Hemodynamic and Oxygen Transport Characteristics of Common Ventilatory Modes: Conclusion
The information comparing SIMV and ACV modes are conflicting. Opposite effects of SIMV on cardiac function’ and oxygen consumption have been reported. The SIMV can influence oxygen consumption as the result of increasing the oxygen cost of breathing by the respiratory muscles during spontaneous breathing activity. This, in turn, could be reflected in the frequency of spontaneous breaths while on SIMV and possibly in the respiratory muscle mass that has to be moved to achieve spontaneous breaths. Analyzing the data in each individual patient on SIMV vs ACV modes, we could not detect any parallel correlation between the change in V02I and parameters such as spontaneous breathing frequency, Ve, or body mass index. In all patients, except one, however, the direction of change in V02I from ACV to SIMV was parallel to the change in TO2I. Canadian family pharmacy Link This linear correlation between V02I and TO2I in our patient population may reflect the pathologic dependency between these two parameters which is a well-recognized phenomenon in various disease states.” Alternatively, this correlation could be the result of the mathematical coupling of variables determining V02I and TO2I, or it could be related to the increased metabolic demands while on SIMV mode.

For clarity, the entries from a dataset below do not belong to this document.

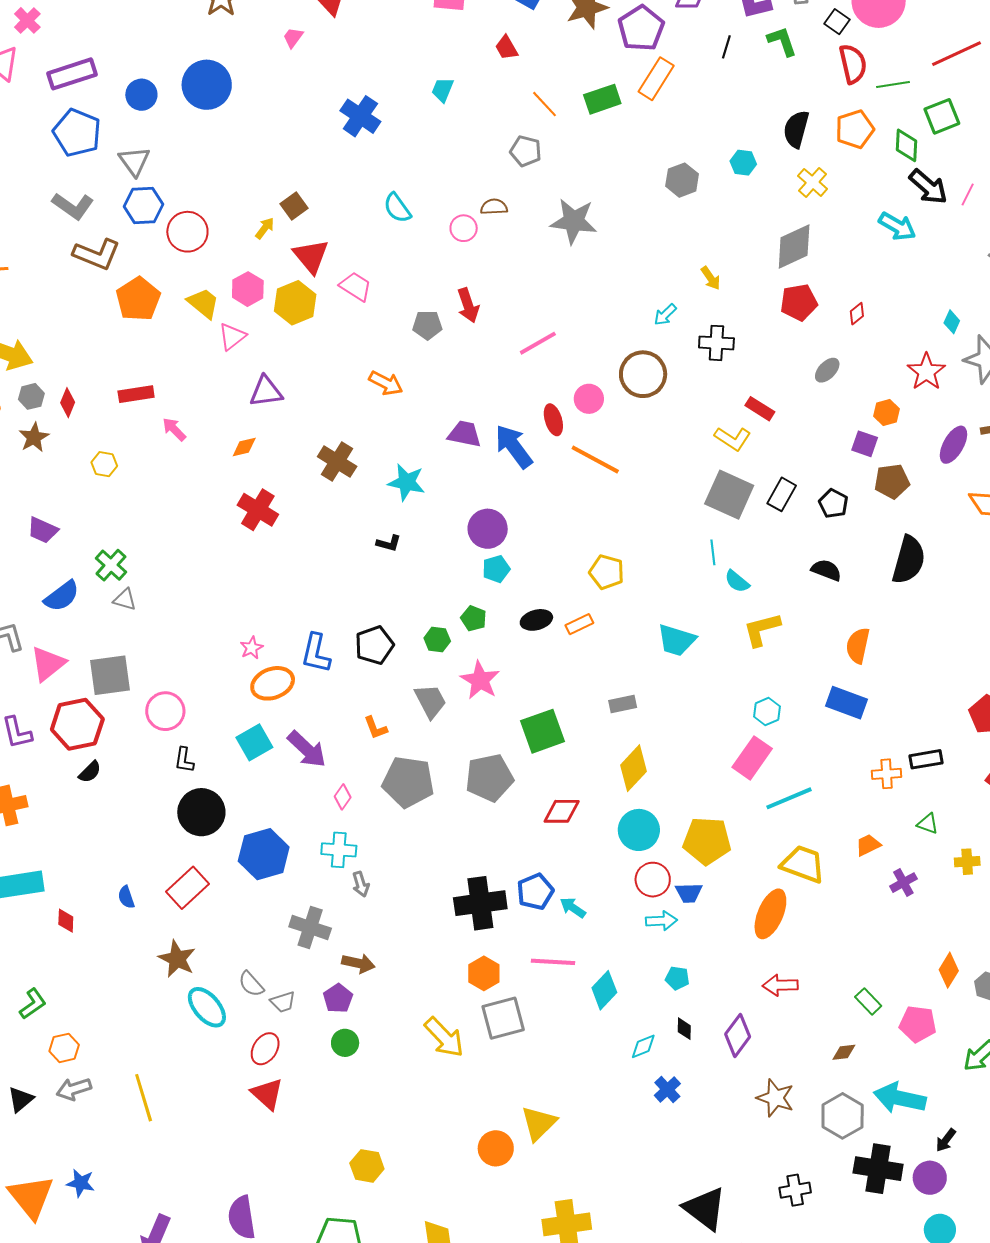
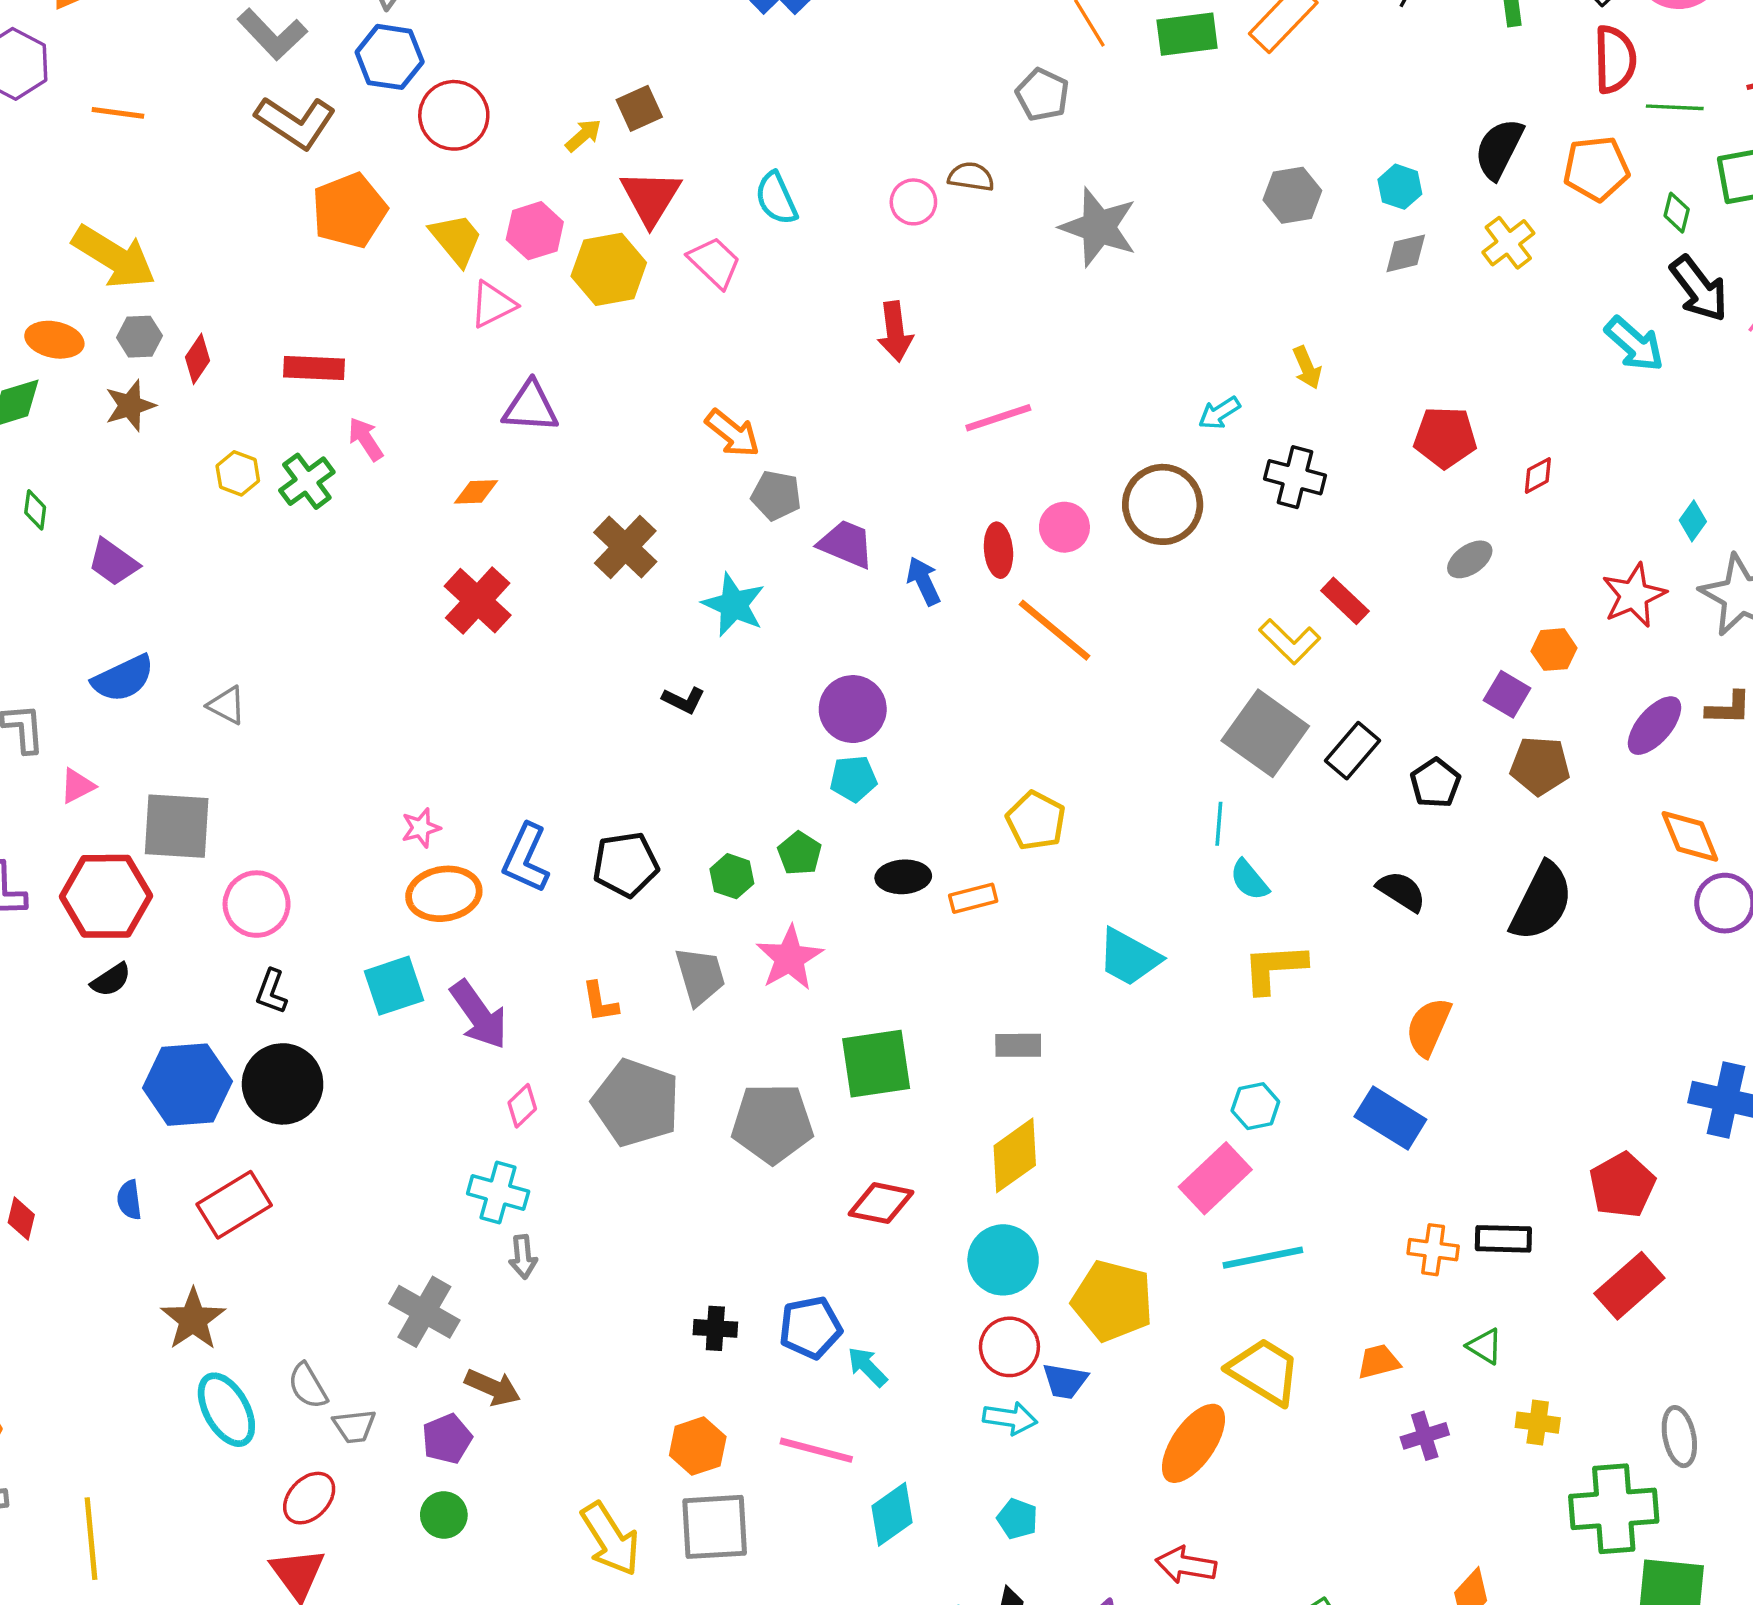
green diamond: (906, 145) -> (1677, 213), size x0.7
cyan semicircle: (397, 208) -> (776, 198), moved
gray diamond: (794, 247) -> (1406, 253), moved, size x0.6
gray pentagon: (427, 325) -> (776, 495), moved
blue arrow: (514, 446) -> (924, 581), size x0.6
green cross: (111, 565) -> (307, 481), moved
pink triangle: (48, 664) -> (77, 786), size x0.6
blue hexagon: (264, 854) -> (187, 1085), moved
black cross: (480, 903) -> (715, 1328), size x0.5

Several studies have reported the effects of various levels of pressure support under different clinical conditions on a variety of ventilatory, hemodynamic, and oxygenation parameters. Differences in the design of these studies make any comparison among those, and particularly between those and ours, difficult. We are not aware of any study, such as ours, in which ACV, SIMV, and PSV modes were compared among the same patients by adjusting the level of PSV to achieve similar Vt as on ACV mode, and by standardizing the rate of SIMV to 75 percent of the respiratory rate on ACV. The closest study to ours is that by Maclntrye in which the initial level of PSV was set to result in a Vt that approximated the Vt achieved on SIMV-delivered mandatory breaths. The level of PSV, however, was then reduced stepwise to a level which resulted in the slowest regular respiratory rate. Only the data obtained after 10 to 15 min at this level of PSV were reported. It showed a lower Vt and peak airway pressure, but a higher mean airway pressure compared with SIMV, with no difference in Ve between the two modes. No explanation was given regarding similar Ve despite lower Vt and f on PSV. Tokioka and associates applied 0, 5, and 10 cm H2O PSV for 30 min to surgical patients requiring respiratory support. Compared with PSV level of O, as the level of pressure support increased, f fell, Vt and Ve rose, and РаСОг and the inspiratory work added by the ventilator decreased.